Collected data
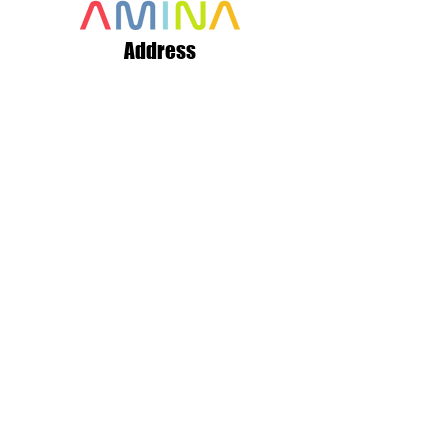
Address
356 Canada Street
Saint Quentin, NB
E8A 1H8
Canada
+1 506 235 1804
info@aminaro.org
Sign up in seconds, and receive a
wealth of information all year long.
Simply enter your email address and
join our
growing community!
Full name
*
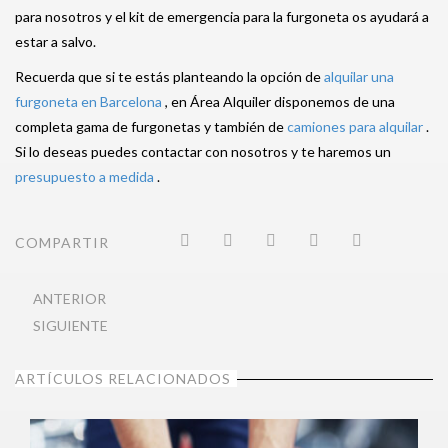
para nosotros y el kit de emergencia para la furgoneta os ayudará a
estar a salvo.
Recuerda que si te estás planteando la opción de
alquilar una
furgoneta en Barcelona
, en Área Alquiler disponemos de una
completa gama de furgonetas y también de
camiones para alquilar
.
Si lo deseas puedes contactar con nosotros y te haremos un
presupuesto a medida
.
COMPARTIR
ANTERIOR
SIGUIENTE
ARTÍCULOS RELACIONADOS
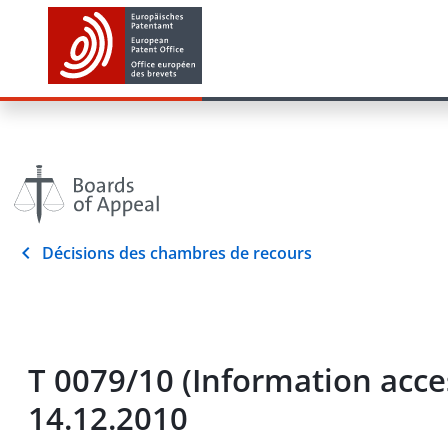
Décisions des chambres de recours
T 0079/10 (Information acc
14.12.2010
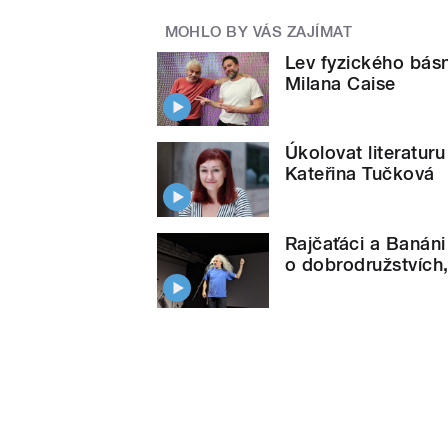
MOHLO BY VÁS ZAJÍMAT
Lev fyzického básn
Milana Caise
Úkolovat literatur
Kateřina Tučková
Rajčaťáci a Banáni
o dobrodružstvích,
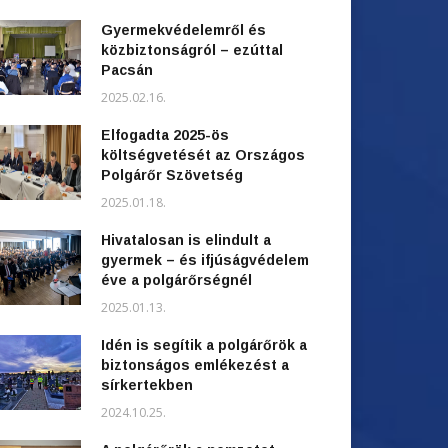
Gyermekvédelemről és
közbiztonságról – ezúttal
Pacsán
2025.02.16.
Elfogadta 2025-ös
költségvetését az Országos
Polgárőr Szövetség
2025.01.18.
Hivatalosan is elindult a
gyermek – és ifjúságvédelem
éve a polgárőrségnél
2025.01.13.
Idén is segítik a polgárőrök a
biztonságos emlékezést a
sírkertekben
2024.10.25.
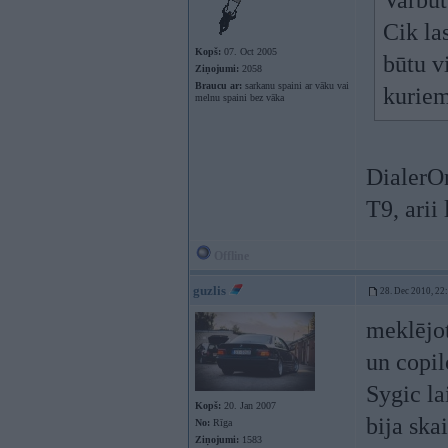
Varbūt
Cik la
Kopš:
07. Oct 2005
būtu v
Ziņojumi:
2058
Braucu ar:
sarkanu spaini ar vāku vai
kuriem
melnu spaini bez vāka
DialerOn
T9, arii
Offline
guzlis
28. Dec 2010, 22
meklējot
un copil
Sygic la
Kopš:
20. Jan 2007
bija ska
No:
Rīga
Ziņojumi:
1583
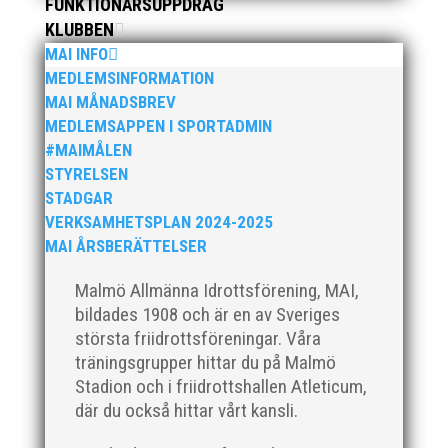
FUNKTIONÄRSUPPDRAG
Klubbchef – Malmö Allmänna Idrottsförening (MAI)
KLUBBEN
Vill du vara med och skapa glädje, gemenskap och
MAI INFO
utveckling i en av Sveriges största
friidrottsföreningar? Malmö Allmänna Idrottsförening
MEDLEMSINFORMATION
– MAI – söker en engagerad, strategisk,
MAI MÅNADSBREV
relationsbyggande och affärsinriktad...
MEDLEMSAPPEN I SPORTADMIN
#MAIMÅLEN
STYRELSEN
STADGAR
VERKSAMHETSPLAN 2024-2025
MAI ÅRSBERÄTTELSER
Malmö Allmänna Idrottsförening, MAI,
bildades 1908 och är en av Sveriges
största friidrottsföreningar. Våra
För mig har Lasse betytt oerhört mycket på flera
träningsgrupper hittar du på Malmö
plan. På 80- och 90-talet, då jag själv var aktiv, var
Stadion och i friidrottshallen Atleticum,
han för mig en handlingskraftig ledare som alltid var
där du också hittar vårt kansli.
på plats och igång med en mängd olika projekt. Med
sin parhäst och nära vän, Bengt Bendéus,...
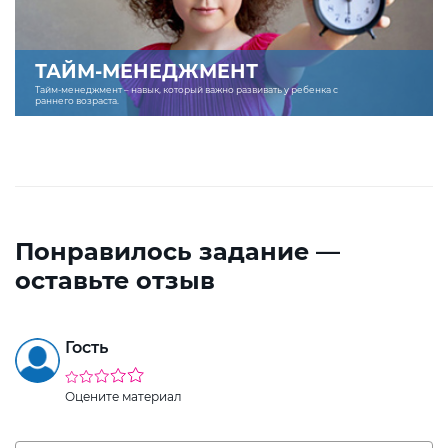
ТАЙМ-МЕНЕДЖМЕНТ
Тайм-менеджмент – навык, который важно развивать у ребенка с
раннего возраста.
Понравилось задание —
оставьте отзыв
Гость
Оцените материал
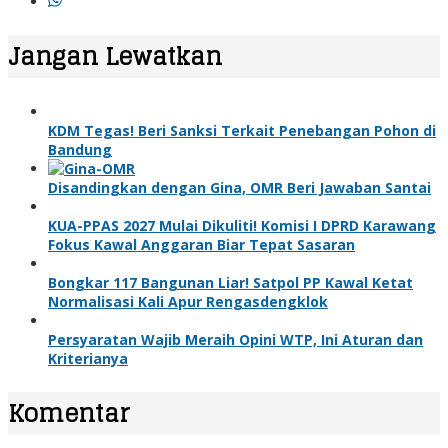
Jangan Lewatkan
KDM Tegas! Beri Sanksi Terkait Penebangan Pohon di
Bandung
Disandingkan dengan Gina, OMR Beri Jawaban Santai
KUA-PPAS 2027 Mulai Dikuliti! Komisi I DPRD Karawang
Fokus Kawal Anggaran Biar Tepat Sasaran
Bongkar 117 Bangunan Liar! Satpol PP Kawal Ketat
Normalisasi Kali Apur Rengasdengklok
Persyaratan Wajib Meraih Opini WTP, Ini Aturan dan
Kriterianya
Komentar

» **ABOUT THIS TASK**
Please state how many lines of the records hold the word "friidrottsföreningar", and write nothing but that number.

» **RESPONSE BELOW**
2